> **INSTRUCTIONS TO FOLLOW**: Exactly the lines below from the one with "ep at no extra" up to and including the one with "on the Criminal Class" make up the answer, with nothing else added.

> **Dataset entries**:
********************

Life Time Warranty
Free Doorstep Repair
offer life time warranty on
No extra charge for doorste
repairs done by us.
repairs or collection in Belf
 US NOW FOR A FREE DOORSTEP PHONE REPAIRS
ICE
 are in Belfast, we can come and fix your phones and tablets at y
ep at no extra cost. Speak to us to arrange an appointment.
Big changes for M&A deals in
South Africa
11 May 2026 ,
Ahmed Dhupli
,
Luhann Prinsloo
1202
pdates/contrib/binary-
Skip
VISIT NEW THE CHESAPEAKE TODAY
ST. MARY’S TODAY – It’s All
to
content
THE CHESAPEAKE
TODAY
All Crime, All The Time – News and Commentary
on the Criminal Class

********************

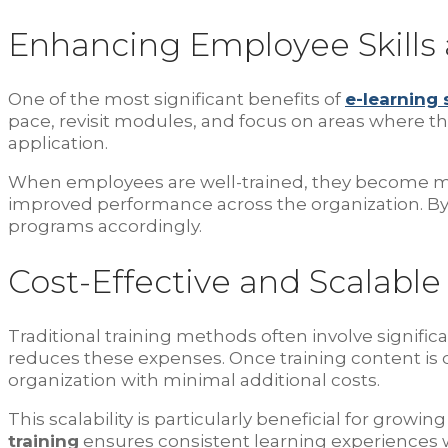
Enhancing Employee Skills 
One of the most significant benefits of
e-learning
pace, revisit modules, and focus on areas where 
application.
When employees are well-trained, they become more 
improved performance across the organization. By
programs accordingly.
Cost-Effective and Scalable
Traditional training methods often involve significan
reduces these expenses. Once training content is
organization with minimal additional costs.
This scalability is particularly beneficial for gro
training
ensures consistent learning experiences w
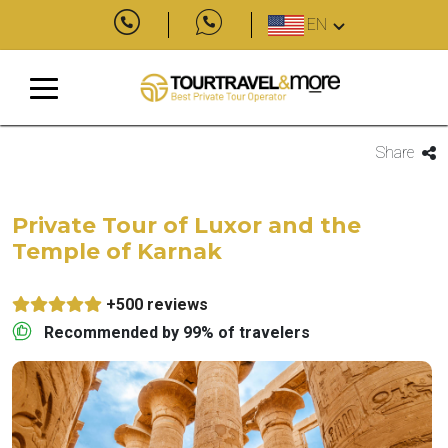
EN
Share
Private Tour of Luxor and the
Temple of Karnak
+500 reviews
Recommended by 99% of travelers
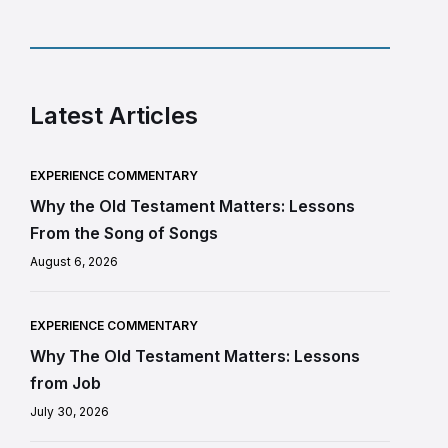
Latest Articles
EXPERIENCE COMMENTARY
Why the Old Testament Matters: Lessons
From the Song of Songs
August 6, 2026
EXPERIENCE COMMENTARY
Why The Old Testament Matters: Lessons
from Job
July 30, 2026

********************

> **RESULT BELOW**:
ep at no extra cost. Speak to us to arrange an appointment.
Big changes for M&A deals in
South Africa
11 May 2026 ,
Ahmed Dhupli
,
Luhann Prinsloo
1202
pdates/contrib/binary-
Skip
VISIT NEW THE CHESAPEAKE TODAY
ST. MARY’S TODAY – It’s All
to
content
THE CHESAPEAKE
TODAY
All Crime, All The Time – News and Commentary
on the Criminal Class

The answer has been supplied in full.